All the tensorflow implementations of Word2Vec that I have seen has a bias in the negative sampling softmax function, including on the official tensorflow website
https://www.tensorflow.org/tutorials/word2vec#vector-representations-of-words
loss = tf.reduce_mean(
tf.nn.nce_loss(weights=nce_weights,
biases=nce_biases,
labels=train_labels,
inputs=embed,
num_sampled=num_sampled,
num_classes=vocabulary_size))
This is from Google's free Deep Learning course https://github.com/tensorflow/tensorflow/blob/master/tensorflow/examples/udacity/5_word2vec.ipynb
loss = tf.reduce_mean(
tf.nn.sampled_softmax_loss(weights=softmax_weights, biases=softmax_biases, inputs=embed,
labels=train_labels, num_sampled=num_sampled, num_classes=vocabulary_size))
However, from both Andrew Ng and Richard Socher's lectures, they do not include a bias in their negative sampling softmaxes.
Even where this idea originated, Mikolov states that:
biases are not used in the neural network, as no significant improvement of performance was observed - following the Occam's razor, the solution is as simple as it needs to be.
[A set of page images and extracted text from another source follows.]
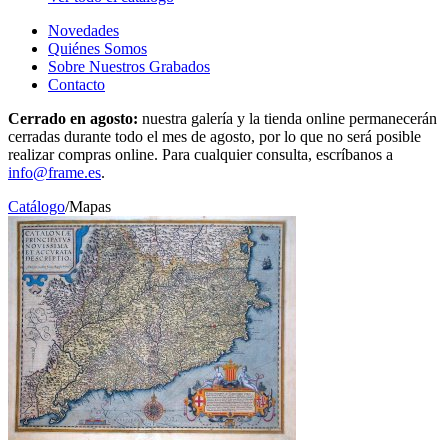
Novedades
Quiénes Somos
Sobre Nuestros Grabados
Contacto
Cerrado en agosto:
nuestra galería y la tienda online permanecerán
cerradas durante todo el mes de agosto, por lo que no será posible
realizar compras online. Para cualquier consulta, escríbanos a
info@frame.es
.
Catálogo
/
Mapas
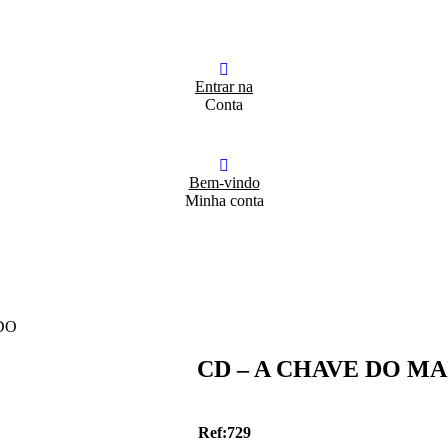
Entrar na
Conta
Bem-vindo
Minha conta
DO
CD – A CHAVE DO M
Ref:729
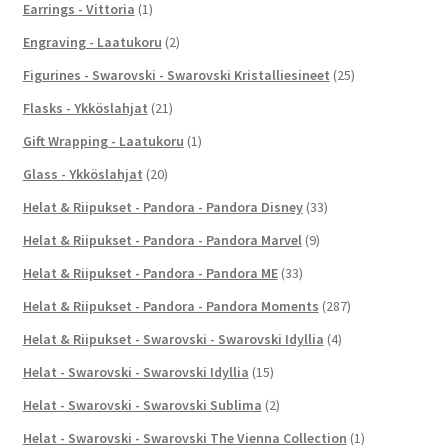
Earrings - Vittoria
(1)
Engraving - Laatukoru
(2)
Figurines - Swarovski - Swarovski Kristalliesineet
(25)
Flasks - Ykköslahjat
(21)
Gift Wrapping - Laatukoru
(1)
Glass - Ykköslahjat
(20)
Helat & Riipukset - Pandora - Pandora Disney
(33)
Helat & Riipukset - Pandora - Pandora Marvel
(9)
Helat & Riipukset - Pandora - Pandora ME
(33)
Helat & Riipukset - Pandora - Pandora Moments
(287)
Helat & Riipukset - Swarovski - Swarovski Idyllia
(4)
Helat - Swarovski - Swarovski Idyllia
(15)
Helat - Swarovski - Swarovski Sublima
(2)
Helat - Swarovski - Swarovski The Vienna Collection
(1)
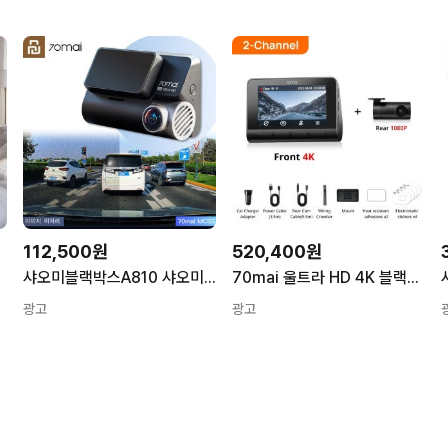
112,500원
520,400원
샤오미블랙박스A810 샤오미 70MAI A810 본체(중국내수용) 256GB
70mai 울트라 HD 4K 블랙박스 A810 & A810S 글로벌 내장 GPS ADAS 150 ° FOV 모션 감지 DVR은 후방 카메라 03 2-Channel Set 01
광고
광고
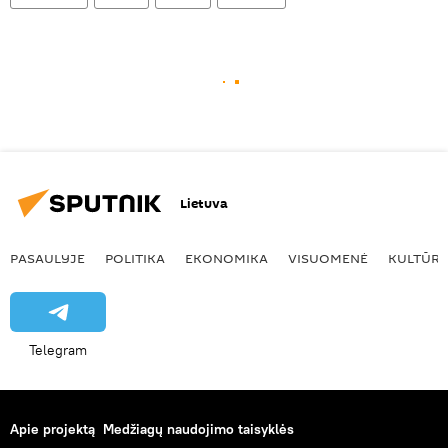
Lietuva
PASAULYJE
POLITIKA
EKONOMIKA
VISUOMENĖ
KULTŪR
Telegram
Apie projektą
Medžiagų naudojimo taisyklės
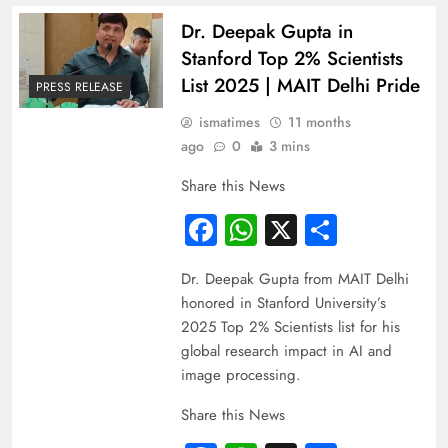
Dr. Deepak Gupta in
Stanford Top 2% Scientists
List 2025 | MAIT Delhi Pride
PRESS RELEASE
ismatimes
11 months
ago
0
3 mins
Share this News
Facebook
WhatsApp
X
Share
Dr. Deepak Gupta from MAIT Delhi
honored in Stanford University’s
2025 Top 2% Scientists list for his
global research impact in AI and
image processing.
Share this News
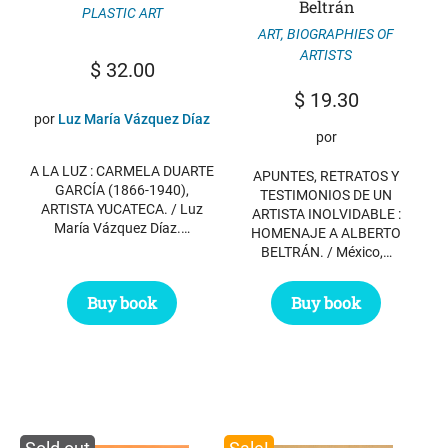
Beltrán
PLASTIC ART
ART
,
BIOGRAPHIES OF
ARTISTS
$
32.00
$
19.30
por
Luz María Vázquez Díaz
por
A LA LUZ : CARMELA DUARTE
APUNTES, RETRATOS Y
GARCÍA (1866-1940),
TESTIMONIOS DE UN
ARTISTA YUCATECA. / Luz
ARTISTA INOLVIDABLE :
María Vázquez Díaz.…
HOMENAJE A ALBERTO
BELTRÁN. / México,…
Buy book
Buy book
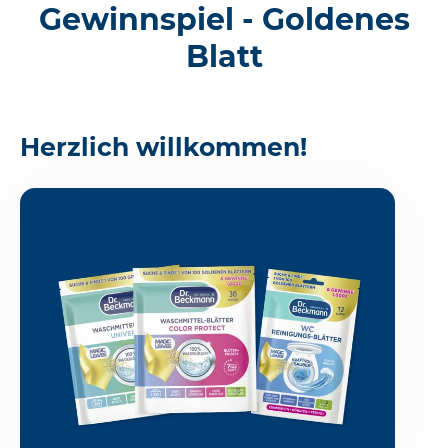
Gewinnspiel - Goldenes
Blatt
Herzlich willkommen!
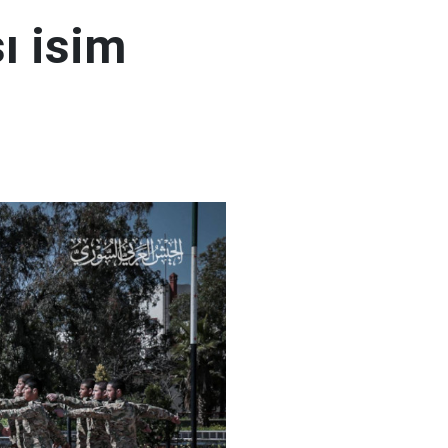
ı isim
Mikolov, T.: Statistical Language Models Based on Neural Networks, p. 29 http://www.fit.vutbr.cz/~imikolov/rnnlm/thesis.pdf
So why do the official tensorflow implementations have a bias, and why does there not seem to be an option to not include a bias in the sampled_softmax_loss function ?
The exercise you link defines softmax_biases
to be zeros:
softmax_biases = tf.Variable(tf.zeros([vocabulary_size]))
That is: they're not using any actual bias in their word2vec example.
The sampled_softmax_loss()
function is generic and used for many neural-networks; its decision to require a biases
argument is unrelated to what's best for one particular neural-network application (word2vec), and accommodates the word2vec case by allowing (as here) all zeros.